In keeping with the album concept, “Intro (Family)” sets the mood with a brooding dubstep-inflected overture that's equally atmospheric and punchy, after which “Galactic” relocates the Wen sound to a woozy wasteland of bass squelches, voice snippets, and string stabs. Though an industrial-dystopic vibe colours “Lunar” (which features Keysound label head Blackdown), the tune is elevated by a light-footed beat bounce. With the advent of the fourth track, “You Know,” an album trajectory starts to come into focus, with Wen ramping up the intensity and rhythmic drive step-by-step as the fifty-one-minute set unfolds. “Persian” finds him extending his sound into exotic territory by wedding Middle Eastern sonorities to a lithe, bass-pulsing swing.
Things take a bold turn with the mid-album arrival of “Swingin',” an arresting blend of garage-styled bounce and vocal swizzle, with the the male speaker's “Your neck should be swingin,' brother” shredded into a stutter-funk barrage of “Brother, your neck … sister, your neck …. brother … sister … swingin'.” Wen strips the groove down to its skeletal essence in “Vampin',” making it all the easier to zoom in on the sliced-up vocal treatments, while “Time,” co-produced by Parris, augments a similarly head-spinning beat design and ominous melodic punctuations with cryptic vocal lines (“Time ain't taking its toll / All it does is make me more cold”) and background ululations.

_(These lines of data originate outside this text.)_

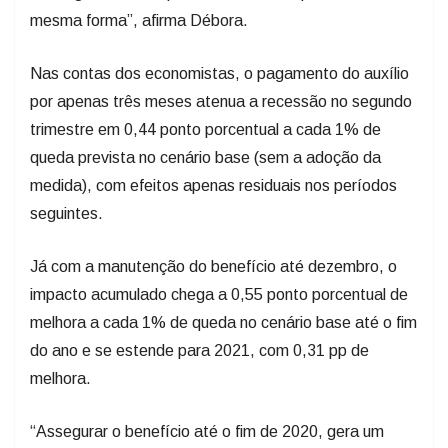
mesma forma”, afirma Débora.
Nas contas dos economistas, o pagamento do auxílio
por apenas três meses atenua a recessão no segundo
trimestre em 0,44 ponto porcentual a cada 1% de
queda prevista no cenário base (sem a adoção da
medida), com efeitos apenas residuais nos períodos
seguintes.
Já com a manutenção do benefício até dezembro, o
impacto acumulado chega a 0,55 ponto porcentual de
melhora a cada 1% de queda no cenário base até o fim
do ano e se estende para 2021, com 0,31 pp de
melhora.
“Assegurar o benefício até o fim de 2020, gera um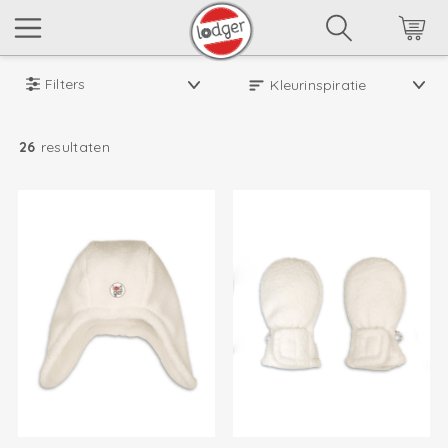
Filters
26
resultaten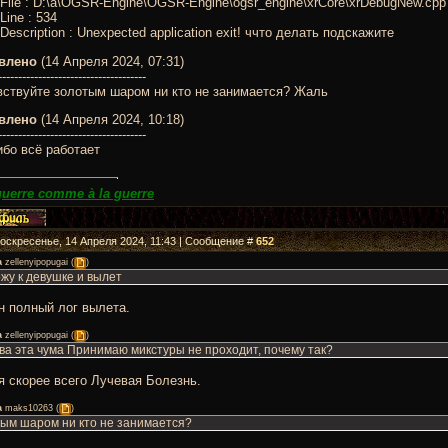
r]File : D:\a\OGSR-Engine\OGSR-Engine\ogsr_engine\xrCore\xrDebugNew.cpp
]Line : 534
r]Description : Unexpected application exit! ччто делать подскажите
влено
(14 Апреля 2024, 07:31)
-------------------------------------
вствуйте золотым шаром ни кто не занимается? Жаль
влено
(14 Апреля 2024, 10:18)
-------------------------------------
бо всё работает
guerre comme à la guerre
Воскресенье, 14 Апреля 2024, 11:43 | Сообщение #
652
а
zellenyipopugai
(
)
жу к девушке и вылет
н полный лог вылета.
а
zellenyipopugai
(
)
ва эта чума Принимаю микстуры не проходит, почему так?
я скорее всего Лучевая Болезнь.
а
maks10263
(
)
ым шаром ни кто не занимается?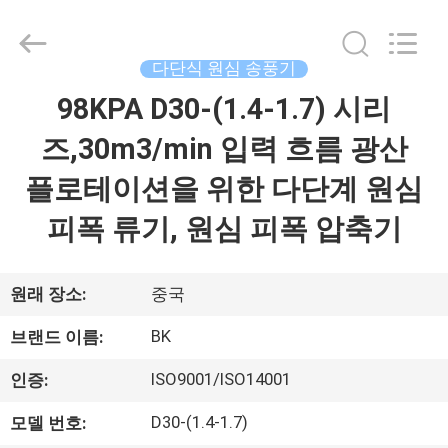
Copyright
©
2016
-
2026
다단식 원심 송풍기
B-
Tohin
Machine
98KPA D30-(1.4-1.7) 시리
집
(Jiangsu)
Co.,
Ltd..
즈,30m3/min 입력 흐름 광산
All
Rights
제
Reserved.
플로테이션을 위한 다단계 원심
품
피폭 류기, 원심 피폭 압축기
동
원래 장소:
중국
영
BK
브랜드 이름:
상
ISO9001/ISO14001
인증:
D30-(1.4-1.7)
모델 번호:
우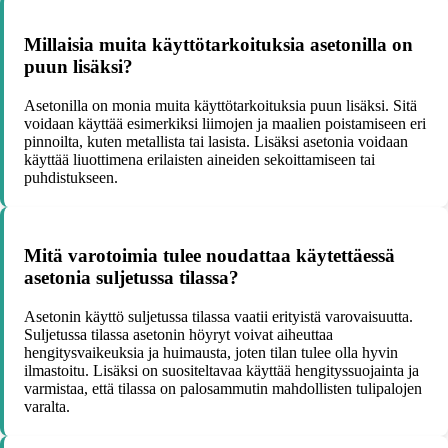
Millaisia muita käyttötarkoituksia asetonilla on
puun lisäksi?
Asetonilla on monia muita käyttötarkoituksia puun lisäksi. Sitä
voidaan käyttää esimerkiksi liimojen ja maalien poistamiseen eri
pinnoilta, kuten metallista tai lasista. Lisäksi asetonia voidaan
käyttää liuottimena erilaisten aineiden sekoittamiseen tai
puhdistukseen.
Mitä varotoimia tulee noudattaa käytettäessä
asetonia suljetussa tilassa?
Asetonin käyttö suljetussa tilassa vaatii erityistä varovaisuutta.
Suljetussa tilassa asetonin höyryt voivat aiheuttaa
hengitysvaikeuksia ja huimausta, joten tilan tulee olla hyvin
ilmastoitu. Lisäksi on suositeltavaa käyttää hengityssuojainta ja
varmistaa, että tilassa on palosammutin mahdollisten tulipalojen
varalta.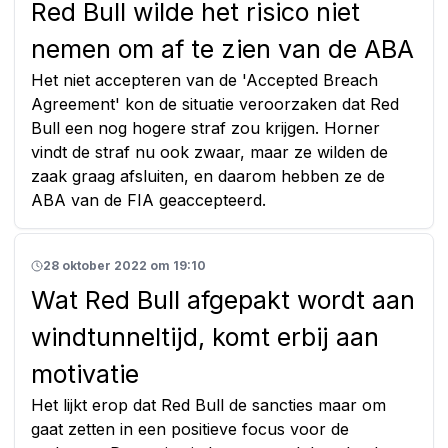
Red Bull wilde het risico niet
nemen om af te zien van de ABA
Het niet accepteren van de 'Accepted Breach
Agreement' kon de situatie veroorzaken dat Red
Bull een nog hogere straf zou krijgen. Horner
vindt de straf nu ook zwaar, maar ze wilden de
zaak graag afsluiten, en daarom hebben ze de
ABA van de FIA geaccepteerd.
28 oktober 2022 om 19:10
Wat Red Bull afgepakt wordt aan
windtunneltijd, komt erbij aan
motivatie
Het lijkt erop dat Red Bull de sancties maar om
gaat zetten in een positieve focus voor de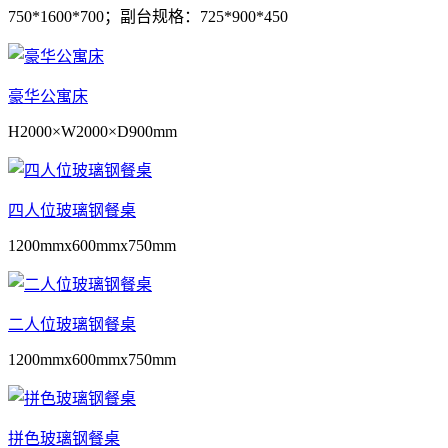
750*1600*700；副台规格：725*900*450
豪华公寓床
H2000×W2000×D900mm
四人位玻璃钢餐桌
1200mmx600mmx750mm
二人位玻璃钢餐桌
1200mmx600mmx750mm
拼色玻璃钢餐桌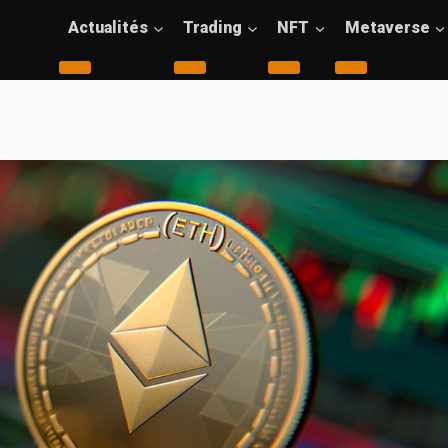
Actualités
Trading
NFT
Metaverse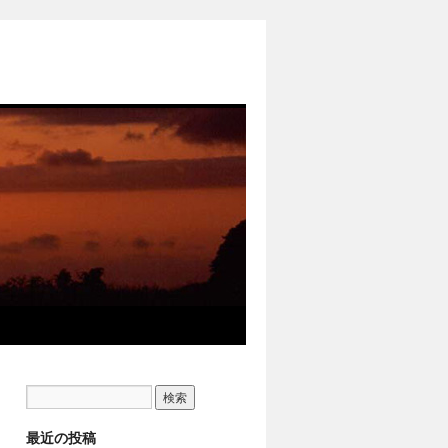
最近の投稿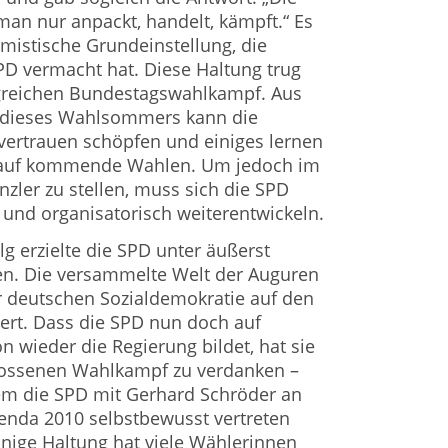
 man nur anpackt, handelt, kämpft.“
Es
timistische Grundeinstellung, die
D vermacht hat. Diese Haltung trug
olgreichen Bundestagswahlkampf. Aus
g dieses Wahlsommers kann die
vertrauen schöpfen und einiges lernen
k auf kommende Wahlen. Um jedoch im
zler zu stellen, muss sich die SPD
nd organisatorisch weiterentwickeln.
g erzielte die SPD unter äußerst
n. Die versammelte Welt der Auguren
r deutschen Sozialdemokratie auf den
ert. Dass die SPD nun doch auf
 wieder die Regierung bildet, hat sie
lossenen Wahlkampf zu verdanken –
m die SPD mit Gerhard Schröder an
enda 2010 selbstbewusst vertreten
inige Haltung hat viele Wählerinnen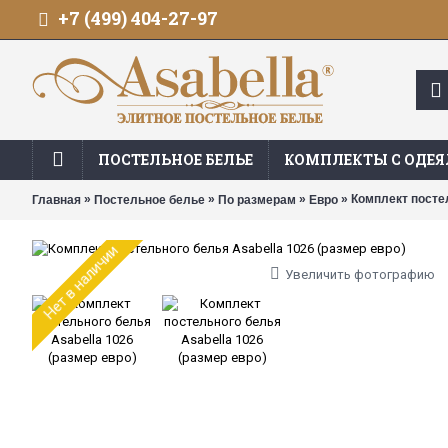
+7 (499) 404-27-97
ПОСТЕЛЬНОЕ БЕЛЬЕ
КОМПЛЕКТЫ С ОДЕ
»
»
»
» Комплект постел
Главная
Постельное белье
По размерам
Евро
Нет в наличии
Увеличить фотографию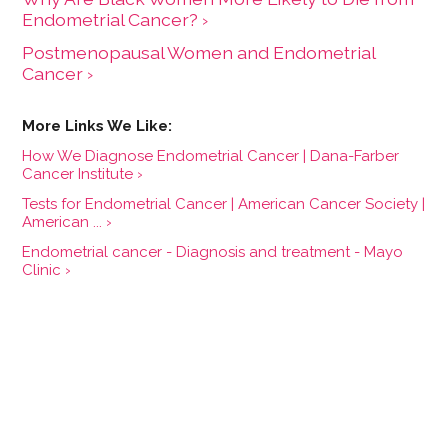
Endometrial Cancer? ›
Postmenopausal Women and Endometrial
Cancer ›
How We Diagnose Endometrial Cancer | Dana-Farber
Cancer Institute ›
Tests for Endometrial Cancer | American Cancer Society |
American ... ›
Endometrial cancer - Diagnosis and treatment - Mayo
Clinic ›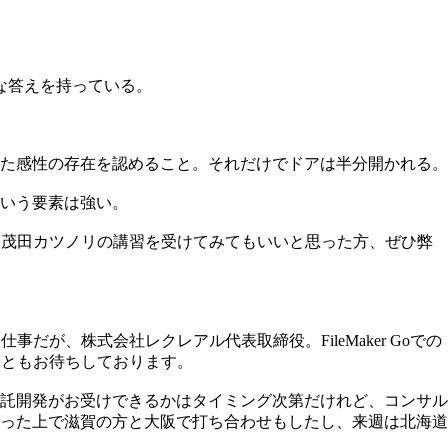
な答えを持っている。
た感性の存在を認めること。それだけでドアは半分開かれる。
いう要素は強い。
いる茂田カツノリの講習を受けてみてもいいと思った方、ぜひ弊
仕事だが、株式会社レクレアル代表取締役。FileMaker Goでの
ひともお待ちしております。
託開発がお受けできるかはタイミング次第だけれど、コンサル
った上で滋賀の方と大阪で打ち合わせもしたし、来週は北海道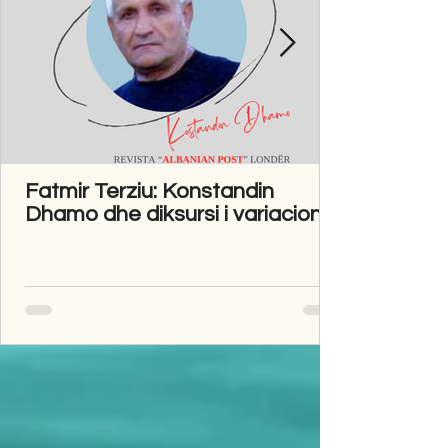
Fatmir Terziu: Konstandin
Dhamo dhe diksursi i variacionit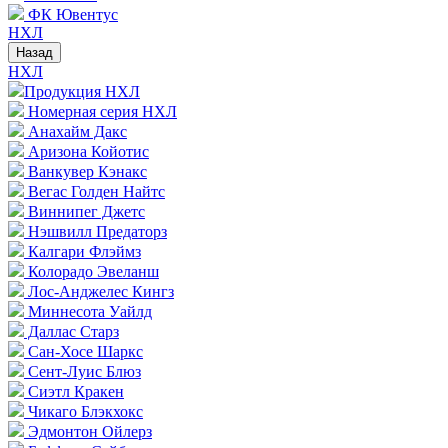
ФК Ювентус
НХЛ
Назад
НХЛ
Продукция НХЛ
Номерная серия НХЛ
Анахайм Дакс
Аризона Койотис
Ванкувер Кэнакс
Вегас Голден Найтс
Виннипег Джетс
Нэшвилл Предаторз
Калгари Флэймз
Колорадо Эвеланш
Лос-Анджелес Кингз
Миннесота Уайлд
Даллас Старз
Сан-Хосе Шаркс
Сент-Луис Блюз
Сиэтл Кракен
Чикаго Блэкхокс
Эдмонтон Ойлерз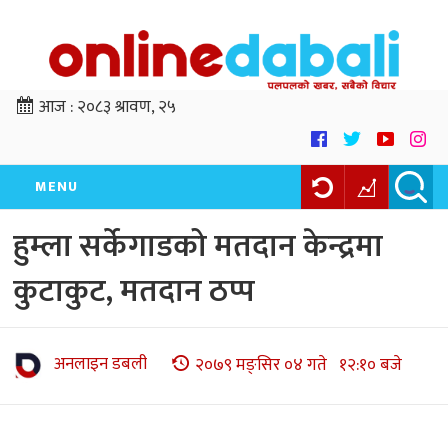
आज :
२०८३ श्रावण, २५
MENU
हुम्ला सर्केगाडको मतदान केन्द्रमा
कुटाकुट, मतदान ठप्प
अनलाइन डबली
२०७९ मङ्सिर ०४ गते १२:१० बजे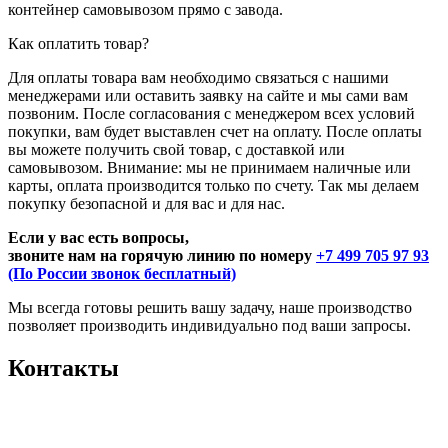
контейнер самовывозом прямо с завода.
Как оплатить товар?
Для оплаты товара вам необходимо связаться с нашими
менеджерами или оставить заявку на сайте и мы сами вам
позвоним. После согласования с менеджером всех условий
покупки, вам будет выставлен счет на оплату. После оплаты
вы можете получить свой товар, с доставкой или
самовывозом. Внимание: мы не принимаем наличные или
карты, оплата производится только по счету. Так мы делаем
покупку безопасной и для вас и для нас.
Если у вас есть вопросы,
звоните нам на горячую линию по номеру
+7 499 705 97 93
(По России звонок бесплатный)
Мы всегда готовы решить вашу задачу, наше производство
позволяет производить индивидуально под ваши запросы.
Контакты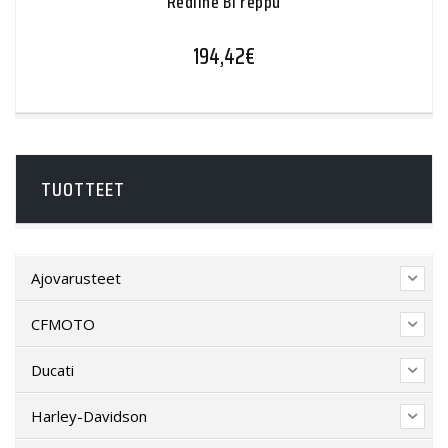
Redline B1 reppu
194,42
€
TUOTTEET
Ajovarusteet
CFMOTO
Ducati
Harley-Davidson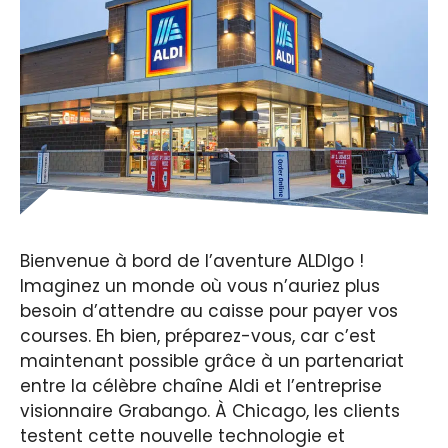
Bienvenue à bord de l’aventure ALDIgo !
Imaginez un monde où vous n’auriez plus
besoin d’attendre au caisse pour payer vos
courses. Eh bien, préparez-vous, car c’est
maintenant possible grâce à un partenariat
entre la célèbre chaîne Aldi et l’entreprise
visionnaire Grabango. À Chicago, les clients
testent cette nouvelle technologie et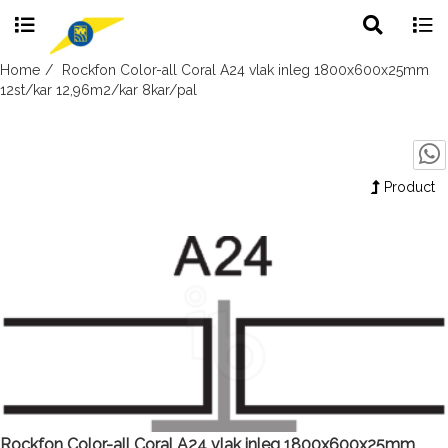
Toggle
Togg
search
navig
Skip
Home
Rockfon Color-all Coral A24 vlak inleg 1800x600x25mm
to
12st/kar 12,96m2/kar 8kar/pal
content
Product
Rockfon Color-all Coral A24 vlak inleg 1800x600x25mm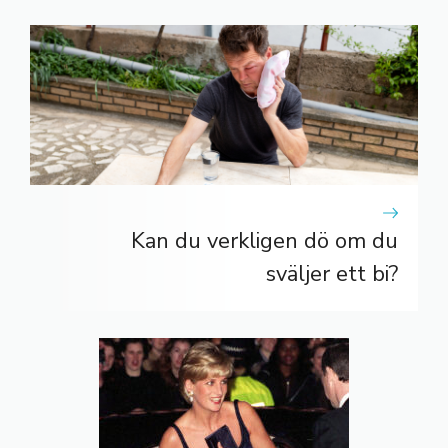
Kan du verkligen dö om du
sväljer ett bi?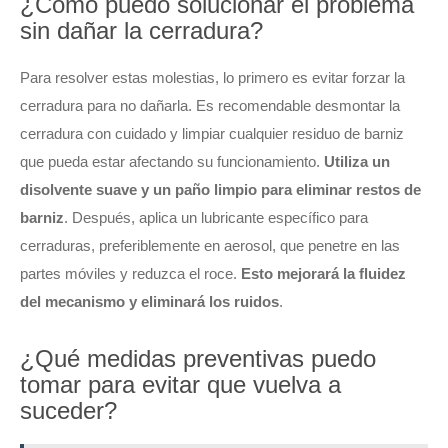
¿Cómo puedo solucionar el problema
sin dañar la cerradura?
Para resolver estas molestias, lo primero es evitar forzar la
cerradura para no dañarla. Es recomendable desmontar la
cerradura con cuidado y limpiar cualquier residuo de barniz
que pueda estar afectando su funcionamiento.
Utiliza un
disolvente suave y un paño limpio para eliminar restos de
barniz
. Después, aplica un lubricante específico para
cerraduras, preferiblemente en aerosol, que penetre en las
partes móviles y reduzca el roce.
Esto mejorará la fluidez
del mecanismo y eliminará los ruidos
.
¿Qué medidas preventivas puedo
tomar para evitar que vuelva a
suceder?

Wen's restlessly shape-shifting sound comes fully into fruition during “In,” where a high-wire swirl of clipped voice edits is strewn across a flickering, post-dubstep landscape, and the stunning “Signal,” a wild blend of military snares, grime vocal edits, and funky club swing. It's such tracks that show Wen at his most fearless and help make Signals such a consistently stimulating feast for the ears. Those looking for additional reference points might connect the lines from Wen to artists associated with Project Mooncircle and Livity Sound, even if the grime dimension is more pronounced in Wen's neck o' the woods.